■ AIM OF THE TASK ■
If a line below contains "сети", count it. Report the final total and nothing more.

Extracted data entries
=== Begin Enclosure ===

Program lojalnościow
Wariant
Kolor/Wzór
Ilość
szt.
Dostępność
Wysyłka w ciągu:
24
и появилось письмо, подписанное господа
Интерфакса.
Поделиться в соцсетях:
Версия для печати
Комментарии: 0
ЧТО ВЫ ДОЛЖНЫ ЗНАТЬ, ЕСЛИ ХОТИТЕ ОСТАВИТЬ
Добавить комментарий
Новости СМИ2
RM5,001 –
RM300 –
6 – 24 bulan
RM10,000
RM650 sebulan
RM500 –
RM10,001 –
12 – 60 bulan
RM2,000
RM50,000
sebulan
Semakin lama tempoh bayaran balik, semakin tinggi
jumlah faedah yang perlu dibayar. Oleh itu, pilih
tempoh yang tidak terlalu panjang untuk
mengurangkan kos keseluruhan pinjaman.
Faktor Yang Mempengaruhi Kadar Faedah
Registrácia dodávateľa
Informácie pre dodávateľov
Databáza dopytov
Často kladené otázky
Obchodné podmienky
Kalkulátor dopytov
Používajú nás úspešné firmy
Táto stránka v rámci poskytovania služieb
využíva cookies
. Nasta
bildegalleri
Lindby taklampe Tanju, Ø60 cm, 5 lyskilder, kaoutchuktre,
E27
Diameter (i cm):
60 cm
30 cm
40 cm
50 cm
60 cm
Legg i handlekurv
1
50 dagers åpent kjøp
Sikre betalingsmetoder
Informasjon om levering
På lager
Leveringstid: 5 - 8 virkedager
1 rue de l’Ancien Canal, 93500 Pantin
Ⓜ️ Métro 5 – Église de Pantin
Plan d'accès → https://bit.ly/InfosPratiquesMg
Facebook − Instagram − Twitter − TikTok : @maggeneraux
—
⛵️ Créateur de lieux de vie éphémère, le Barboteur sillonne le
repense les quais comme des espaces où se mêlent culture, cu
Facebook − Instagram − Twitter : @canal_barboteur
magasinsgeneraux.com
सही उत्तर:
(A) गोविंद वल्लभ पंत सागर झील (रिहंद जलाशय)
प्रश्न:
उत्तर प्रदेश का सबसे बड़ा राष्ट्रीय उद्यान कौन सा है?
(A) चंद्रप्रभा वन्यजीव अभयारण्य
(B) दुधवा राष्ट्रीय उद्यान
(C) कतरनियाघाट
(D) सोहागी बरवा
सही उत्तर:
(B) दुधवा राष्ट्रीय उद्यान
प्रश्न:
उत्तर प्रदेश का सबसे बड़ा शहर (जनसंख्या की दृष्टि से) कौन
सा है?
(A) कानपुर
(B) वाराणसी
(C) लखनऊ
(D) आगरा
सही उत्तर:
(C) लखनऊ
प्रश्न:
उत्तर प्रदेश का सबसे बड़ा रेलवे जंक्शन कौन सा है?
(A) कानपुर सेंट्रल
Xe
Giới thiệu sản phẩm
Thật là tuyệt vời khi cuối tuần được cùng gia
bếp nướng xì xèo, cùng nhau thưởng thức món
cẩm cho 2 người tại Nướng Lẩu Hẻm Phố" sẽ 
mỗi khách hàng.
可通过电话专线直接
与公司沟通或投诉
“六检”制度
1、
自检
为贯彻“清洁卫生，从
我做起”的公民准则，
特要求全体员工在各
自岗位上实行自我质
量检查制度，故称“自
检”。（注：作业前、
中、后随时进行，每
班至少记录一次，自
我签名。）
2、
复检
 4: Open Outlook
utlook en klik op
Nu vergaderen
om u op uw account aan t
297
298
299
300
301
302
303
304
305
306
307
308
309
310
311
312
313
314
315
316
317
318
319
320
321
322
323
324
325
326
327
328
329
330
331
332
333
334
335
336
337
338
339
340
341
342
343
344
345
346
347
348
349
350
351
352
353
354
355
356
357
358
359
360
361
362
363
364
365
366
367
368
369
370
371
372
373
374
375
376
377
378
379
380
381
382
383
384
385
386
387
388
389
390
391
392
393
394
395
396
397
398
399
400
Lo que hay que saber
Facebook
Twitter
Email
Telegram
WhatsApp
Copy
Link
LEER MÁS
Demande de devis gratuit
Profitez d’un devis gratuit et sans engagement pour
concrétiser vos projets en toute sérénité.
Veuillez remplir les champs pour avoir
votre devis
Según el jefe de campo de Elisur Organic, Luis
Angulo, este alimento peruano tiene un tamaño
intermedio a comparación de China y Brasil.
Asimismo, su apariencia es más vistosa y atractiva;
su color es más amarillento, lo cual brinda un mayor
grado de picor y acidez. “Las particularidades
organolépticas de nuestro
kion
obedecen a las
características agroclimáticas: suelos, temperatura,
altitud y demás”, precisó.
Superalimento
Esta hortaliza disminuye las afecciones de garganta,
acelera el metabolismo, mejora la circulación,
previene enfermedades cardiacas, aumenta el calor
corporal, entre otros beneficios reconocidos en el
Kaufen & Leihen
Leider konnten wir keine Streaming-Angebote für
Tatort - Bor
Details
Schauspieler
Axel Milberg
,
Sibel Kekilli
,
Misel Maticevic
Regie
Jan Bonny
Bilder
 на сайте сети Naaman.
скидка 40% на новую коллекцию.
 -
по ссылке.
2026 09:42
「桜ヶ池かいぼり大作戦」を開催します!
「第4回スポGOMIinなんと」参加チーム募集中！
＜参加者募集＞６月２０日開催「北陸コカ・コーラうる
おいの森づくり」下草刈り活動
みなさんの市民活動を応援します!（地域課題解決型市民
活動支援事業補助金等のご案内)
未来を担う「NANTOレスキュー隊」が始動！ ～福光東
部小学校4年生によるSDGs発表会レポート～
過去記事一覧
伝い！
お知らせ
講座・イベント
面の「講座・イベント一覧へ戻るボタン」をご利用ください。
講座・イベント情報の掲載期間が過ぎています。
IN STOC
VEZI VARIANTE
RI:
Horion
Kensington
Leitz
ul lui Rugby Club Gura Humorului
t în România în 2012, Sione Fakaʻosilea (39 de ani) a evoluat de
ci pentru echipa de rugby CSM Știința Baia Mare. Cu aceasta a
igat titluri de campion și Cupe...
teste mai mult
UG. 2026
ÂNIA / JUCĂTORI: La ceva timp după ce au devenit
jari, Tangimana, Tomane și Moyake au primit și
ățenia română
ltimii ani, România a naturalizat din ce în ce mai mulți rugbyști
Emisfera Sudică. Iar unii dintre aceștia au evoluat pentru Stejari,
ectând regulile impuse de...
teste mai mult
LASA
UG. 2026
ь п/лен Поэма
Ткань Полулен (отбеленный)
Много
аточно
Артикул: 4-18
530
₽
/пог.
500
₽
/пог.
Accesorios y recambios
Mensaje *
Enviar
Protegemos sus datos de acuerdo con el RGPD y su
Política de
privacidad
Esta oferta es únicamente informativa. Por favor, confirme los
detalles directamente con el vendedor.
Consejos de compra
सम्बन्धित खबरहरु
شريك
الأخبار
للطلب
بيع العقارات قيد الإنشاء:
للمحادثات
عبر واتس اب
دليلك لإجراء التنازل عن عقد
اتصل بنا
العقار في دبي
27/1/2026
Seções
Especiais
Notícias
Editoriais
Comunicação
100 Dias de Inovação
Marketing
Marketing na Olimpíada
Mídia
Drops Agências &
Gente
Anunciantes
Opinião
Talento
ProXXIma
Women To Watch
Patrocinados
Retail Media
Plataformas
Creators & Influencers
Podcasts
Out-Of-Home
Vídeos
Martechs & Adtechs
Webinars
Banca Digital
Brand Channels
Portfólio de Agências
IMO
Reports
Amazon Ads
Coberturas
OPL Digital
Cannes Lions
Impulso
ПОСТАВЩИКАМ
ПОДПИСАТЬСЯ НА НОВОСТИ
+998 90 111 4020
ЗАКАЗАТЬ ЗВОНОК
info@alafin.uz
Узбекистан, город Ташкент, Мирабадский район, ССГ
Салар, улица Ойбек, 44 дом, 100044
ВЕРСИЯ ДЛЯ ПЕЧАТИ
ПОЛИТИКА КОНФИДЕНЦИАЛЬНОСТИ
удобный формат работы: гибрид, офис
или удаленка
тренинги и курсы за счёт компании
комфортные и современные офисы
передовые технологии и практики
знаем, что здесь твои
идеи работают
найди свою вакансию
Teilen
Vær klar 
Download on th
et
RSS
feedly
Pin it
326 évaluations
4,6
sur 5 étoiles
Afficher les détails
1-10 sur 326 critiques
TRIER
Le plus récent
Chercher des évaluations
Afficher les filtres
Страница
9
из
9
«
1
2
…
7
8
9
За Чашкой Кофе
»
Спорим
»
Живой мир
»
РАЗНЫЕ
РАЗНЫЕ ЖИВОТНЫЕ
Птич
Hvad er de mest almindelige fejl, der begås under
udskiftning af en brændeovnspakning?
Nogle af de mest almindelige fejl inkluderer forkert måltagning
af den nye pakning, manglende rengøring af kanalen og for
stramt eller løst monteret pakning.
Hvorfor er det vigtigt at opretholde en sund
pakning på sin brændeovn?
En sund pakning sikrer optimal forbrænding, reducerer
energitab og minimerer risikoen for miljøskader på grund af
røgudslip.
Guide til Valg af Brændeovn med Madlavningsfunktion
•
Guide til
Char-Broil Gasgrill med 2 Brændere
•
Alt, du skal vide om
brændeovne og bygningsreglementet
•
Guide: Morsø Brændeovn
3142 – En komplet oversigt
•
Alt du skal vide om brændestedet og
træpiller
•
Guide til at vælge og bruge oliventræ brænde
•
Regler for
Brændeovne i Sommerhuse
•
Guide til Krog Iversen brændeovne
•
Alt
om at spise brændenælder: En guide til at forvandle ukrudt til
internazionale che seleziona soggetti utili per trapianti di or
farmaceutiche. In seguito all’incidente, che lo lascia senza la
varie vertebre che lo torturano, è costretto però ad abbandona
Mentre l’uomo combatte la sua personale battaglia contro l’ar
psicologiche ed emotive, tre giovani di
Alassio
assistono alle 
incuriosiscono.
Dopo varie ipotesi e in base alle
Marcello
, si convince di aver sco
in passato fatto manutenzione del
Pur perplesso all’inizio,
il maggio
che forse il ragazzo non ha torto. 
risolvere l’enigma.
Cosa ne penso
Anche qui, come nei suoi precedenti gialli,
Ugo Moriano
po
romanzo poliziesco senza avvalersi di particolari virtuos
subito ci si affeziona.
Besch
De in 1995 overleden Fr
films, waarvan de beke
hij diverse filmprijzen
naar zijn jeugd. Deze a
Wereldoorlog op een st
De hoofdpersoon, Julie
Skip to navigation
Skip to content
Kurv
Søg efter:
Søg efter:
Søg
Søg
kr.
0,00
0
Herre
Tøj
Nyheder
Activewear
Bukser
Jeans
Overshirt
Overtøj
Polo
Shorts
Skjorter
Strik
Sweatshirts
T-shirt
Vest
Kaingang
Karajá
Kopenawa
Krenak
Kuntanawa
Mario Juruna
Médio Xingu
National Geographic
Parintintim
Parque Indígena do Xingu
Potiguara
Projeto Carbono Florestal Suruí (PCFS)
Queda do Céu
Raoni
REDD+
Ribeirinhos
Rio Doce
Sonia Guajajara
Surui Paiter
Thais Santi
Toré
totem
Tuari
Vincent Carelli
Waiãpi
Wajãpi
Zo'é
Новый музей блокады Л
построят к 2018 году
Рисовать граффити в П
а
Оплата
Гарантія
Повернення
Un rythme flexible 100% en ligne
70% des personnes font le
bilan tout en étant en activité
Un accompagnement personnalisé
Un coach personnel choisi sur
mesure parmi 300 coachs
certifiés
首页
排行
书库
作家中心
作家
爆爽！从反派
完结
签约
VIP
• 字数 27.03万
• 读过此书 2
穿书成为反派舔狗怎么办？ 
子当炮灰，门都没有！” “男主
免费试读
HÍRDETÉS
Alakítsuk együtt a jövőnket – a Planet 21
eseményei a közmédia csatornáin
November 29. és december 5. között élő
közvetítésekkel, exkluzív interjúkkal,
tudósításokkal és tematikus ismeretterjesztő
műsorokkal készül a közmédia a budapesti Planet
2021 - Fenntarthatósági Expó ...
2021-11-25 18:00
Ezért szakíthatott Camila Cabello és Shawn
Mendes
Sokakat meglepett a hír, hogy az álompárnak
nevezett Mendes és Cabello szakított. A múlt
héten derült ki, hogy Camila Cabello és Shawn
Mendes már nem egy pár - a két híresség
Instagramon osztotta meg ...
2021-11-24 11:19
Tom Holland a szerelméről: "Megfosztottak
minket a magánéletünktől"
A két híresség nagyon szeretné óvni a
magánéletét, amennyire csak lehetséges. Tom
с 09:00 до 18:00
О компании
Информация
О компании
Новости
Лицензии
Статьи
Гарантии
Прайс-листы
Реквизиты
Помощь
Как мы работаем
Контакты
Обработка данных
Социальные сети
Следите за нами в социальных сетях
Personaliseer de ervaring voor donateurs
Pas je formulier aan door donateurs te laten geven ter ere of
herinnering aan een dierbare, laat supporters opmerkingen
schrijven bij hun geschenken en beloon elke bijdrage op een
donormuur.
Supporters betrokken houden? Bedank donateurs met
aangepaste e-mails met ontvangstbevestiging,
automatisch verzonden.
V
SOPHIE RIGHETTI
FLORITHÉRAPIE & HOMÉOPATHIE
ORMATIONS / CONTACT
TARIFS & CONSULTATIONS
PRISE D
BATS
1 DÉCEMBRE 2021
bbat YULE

=== End Enclosure ===

■ RESPONSE AREA ■
2